Trace beginning at frame 0xf0eceb00
panic(ffffffff) at panic+0x174
panic(c05f1717,c05f270a,b715ed0,0,f14d0100) at panic+0x174
kmalloc(100,c06a9480,2,f0eceb90,c030fc68) at kmalloc+0x92
objcache_malloc_alloc(c06a9540,2,c6a91640,e1dd9d18,dccc9918) at
objcache_malloc_ alloc+0x15
objcache_get(c6a91618,2,dccc9918,f0fcd180,ff800000) at objcache_get+0x1af
dsched_thread_io_alloc(dccc9918,f0fcd180,c06a9560) at dsched_thread_io_alloc
+0x1 9
dsched_thread_ctx_alloc(0,e219c758,ff800000,f0ecebf4,c0322faa) at
dsched_thread_ ctx_alloc+0x5b
dsched_new_thread(e219c758) at dsched_new_thread+0x30
lwkt_init_thread(e219c758,eff64000,3000,600,ff800000) at lwkt_init_thread
+0xfd lwkt_alloc_thread(0,3000,ffffffff,0,c0000034) at lwkt_alloc_thread
+0xb7 lwp_fork(e20ec360,dcc7d3e0,c0000034) at lwp_fork+0xed
fork1(f12997f8,c0000034,f0ececb4,c032049f,e1dd9d18) at fork1+0x5bb
sys_vfork(f0ececf0,0,0,c06a08f8,246) at sys_vfork+0x4a
syscall2(f0eced40) at syscall2+0x2b0
Xint0x80_syscall() at Xint0x80_syscall+0x36
boot() called on cpu#0

Files

xx (11.4 KB) xx

steve, 09/23/2010 01:24 PM

Actions

Copy link

Updated by steve about 15 years ago

On Wed, 22 Sep 2010 17:30:32 +0100
"Steve O'Hara-Smith" <steve@sohara.org> wrote:

Hi,

I can reproduce the panic above quite easily - just doing a pkgsrc
build of my selected packages does the job - somewhere in the perl build.

It seems this is caused by doing the pkgsrc build on a UFS
filesystem, moving it to a hammer filesystem has stopped dsched memory use
growing out of bounds.

Actions

Copy link

Updated by vsrinivas about 15 years ago

This is pretty interesting!
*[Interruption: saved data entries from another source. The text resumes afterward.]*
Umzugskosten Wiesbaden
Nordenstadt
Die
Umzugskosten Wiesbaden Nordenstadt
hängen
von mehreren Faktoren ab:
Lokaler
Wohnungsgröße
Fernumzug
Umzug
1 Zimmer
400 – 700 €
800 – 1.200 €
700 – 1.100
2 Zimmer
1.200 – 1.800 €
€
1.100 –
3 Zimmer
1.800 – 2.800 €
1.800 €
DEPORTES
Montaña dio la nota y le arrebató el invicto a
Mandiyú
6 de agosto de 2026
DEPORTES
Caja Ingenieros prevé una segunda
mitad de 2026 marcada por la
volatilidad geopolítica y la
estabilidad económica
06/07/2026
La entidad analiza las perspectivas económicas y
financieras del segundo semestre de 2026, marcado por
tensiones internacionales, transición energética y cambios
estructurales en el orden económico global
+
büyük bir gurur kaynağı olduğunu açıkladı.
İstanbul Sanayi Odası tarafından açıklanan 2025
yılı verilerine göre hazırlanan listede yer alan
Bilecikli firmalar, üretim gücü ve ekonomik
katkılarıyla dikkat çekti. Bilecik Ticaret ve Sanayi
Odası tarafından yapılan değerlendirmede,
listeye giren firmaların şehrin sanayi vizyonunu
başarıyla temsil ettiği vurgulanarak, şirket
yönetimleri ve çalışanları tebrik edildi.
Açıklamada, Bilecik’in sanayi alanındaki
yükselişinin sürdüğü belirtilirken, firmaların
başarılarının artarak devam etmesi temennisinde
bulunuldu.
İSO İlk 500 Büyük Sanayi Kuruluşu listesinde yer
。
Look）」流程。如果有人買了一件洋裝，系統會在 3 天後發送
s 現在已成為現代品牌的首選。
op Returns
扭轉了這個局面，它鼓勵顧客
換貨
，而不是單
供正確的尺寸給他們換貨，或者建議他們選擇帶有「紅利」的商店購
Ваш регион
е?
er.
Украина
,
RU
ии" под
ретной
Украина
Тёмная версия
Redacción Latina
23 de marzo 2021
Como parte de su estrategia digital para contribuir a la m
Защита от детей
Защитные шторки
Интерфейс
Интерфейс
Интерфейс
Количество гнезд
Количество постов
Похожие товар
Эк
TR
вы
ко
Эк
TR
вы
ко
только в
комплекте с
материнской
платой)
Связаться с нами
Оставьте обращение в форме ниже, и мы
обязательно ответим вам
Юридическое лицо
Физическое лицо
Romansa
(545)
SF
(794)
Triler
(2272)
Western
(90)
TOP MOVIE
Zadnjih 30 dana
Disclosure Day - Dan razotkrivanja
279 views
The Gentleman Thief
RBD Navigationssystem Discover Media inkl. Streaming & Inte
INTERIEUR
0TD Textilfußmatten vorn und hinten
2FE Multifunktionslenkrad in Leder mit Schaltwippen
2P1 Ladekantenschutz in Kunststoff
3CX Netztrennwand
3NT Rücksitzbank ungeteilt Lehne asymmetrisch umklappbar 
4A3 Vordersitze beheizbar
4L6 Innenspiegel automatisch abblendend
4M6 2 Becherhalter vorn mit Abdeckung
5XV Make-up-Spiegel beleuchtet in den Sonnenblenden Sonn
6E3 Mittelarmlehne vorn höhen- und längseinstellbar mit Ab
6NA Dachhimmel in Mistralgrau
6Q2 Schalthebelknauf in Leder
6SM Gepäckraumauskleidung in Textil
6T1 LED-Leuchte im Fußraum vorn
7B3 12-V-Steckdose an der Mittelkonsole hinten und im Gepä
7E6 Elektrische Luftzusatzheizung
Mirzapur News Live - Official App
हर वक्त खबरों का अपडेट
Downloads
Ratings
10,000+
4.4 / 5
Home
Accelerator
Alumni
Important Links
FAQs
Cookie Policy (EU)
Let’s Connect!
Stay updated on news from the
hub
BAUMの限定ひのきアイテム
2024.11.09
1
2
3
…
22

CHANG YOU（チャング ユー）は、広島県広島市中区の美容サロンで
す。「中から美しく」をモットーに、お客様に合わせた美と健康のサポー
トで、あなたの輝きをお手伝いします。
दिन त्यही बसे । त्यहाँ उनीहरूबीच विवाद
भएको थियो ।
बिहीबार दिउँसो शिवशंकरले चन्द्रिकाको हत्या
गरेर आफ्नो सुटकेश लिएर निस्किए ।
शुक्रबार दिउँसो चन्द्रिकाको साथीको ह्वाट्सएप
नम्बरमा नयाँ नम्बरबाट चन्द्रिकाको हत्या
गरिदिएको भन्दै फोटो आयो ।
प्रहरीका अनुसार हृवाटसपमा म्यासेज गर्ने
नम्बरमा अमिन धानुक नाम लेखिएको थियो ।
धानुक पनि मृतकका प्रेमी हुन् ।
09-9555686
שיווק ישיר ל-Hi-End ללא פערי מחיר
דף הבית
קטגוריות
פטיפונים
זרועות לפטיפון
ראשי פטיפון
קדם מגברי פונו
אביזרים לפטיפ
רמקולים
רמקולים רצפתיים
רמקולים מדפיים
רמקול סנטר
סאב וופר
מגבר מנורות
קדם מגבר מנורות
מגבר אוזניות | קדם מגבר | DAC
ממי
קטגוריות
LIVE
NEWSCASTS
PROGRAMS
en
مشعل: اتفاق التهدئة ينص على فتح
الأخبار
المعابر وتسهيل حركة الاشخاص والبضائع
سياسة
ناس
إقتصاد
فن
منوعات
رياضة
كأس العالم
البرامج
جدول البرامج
Can you grab the output of vmstat -m?

thanks,
-- vs

Actions

Copy link

Updated by steve about 15 years ago

On Thu, 23 Sep 2010 12:51:28 +0000
"Venkatesh Srinivas \(via DragonFly issue tracker\)"
<bugs@crater.dragonflybsd.org> wrote:

Venkatesh Srinivas <me@acm.jhu.edu> added the comment:

This is pretty interesting! Can you grab the output of vmstat -m?

Attached the vmstat -m from the crash report - dsched really is
maxed out.

Experimenting this morning I found that installing DragonFly into
the chroot for the package build caused the dsched using to hit around 120K
items using about 24MB of memory in the time it took to do an installworld.

Running the same build on a hammer filesystem is causing it to
creep up slowly - but i is creeping up.

Actions

Copy link

Updated by alexh about 15 years ago

The output of test/dsched would help here. It'll show the number of
currently allocated structures of each type.

Cheers,
Alex

Actions

Copy link

Updated by steve about 15 years ago

On Thu, 23 Sep 2010 14:36:34 +0100
Alex Hornung <ahornung@gmail.com> wrote:

The output of test/dsched would help here. It'll show the number of
currently allocated structures of each type.

This is from my system at current, which had the initial spike from
preparing a chroot on UFS and has been running a pkgsrc build on hammer for
some time now.

./dschedstats 
Allocations
thread_ctx:    16998
thread_io:    118986
disk_ctx:    7
---------------------------------------------
Procs/Threads tracked
procs:        133
threads:    217
---------------------------------------------
Transactions
w/o thread_ctx:    2

Actions

Copy link

Updated by alexh about 15 years ago

On 23/09/10 15:00, Steve O'Hara-Smith wrote:

On Thu, 23 Sep 2010 14:36:34 +0100
Alex Hornung <ahornung@gmail.com> wrote:

The output of test/dsched would help here. It'll show the number of
currently allocated structures of each type.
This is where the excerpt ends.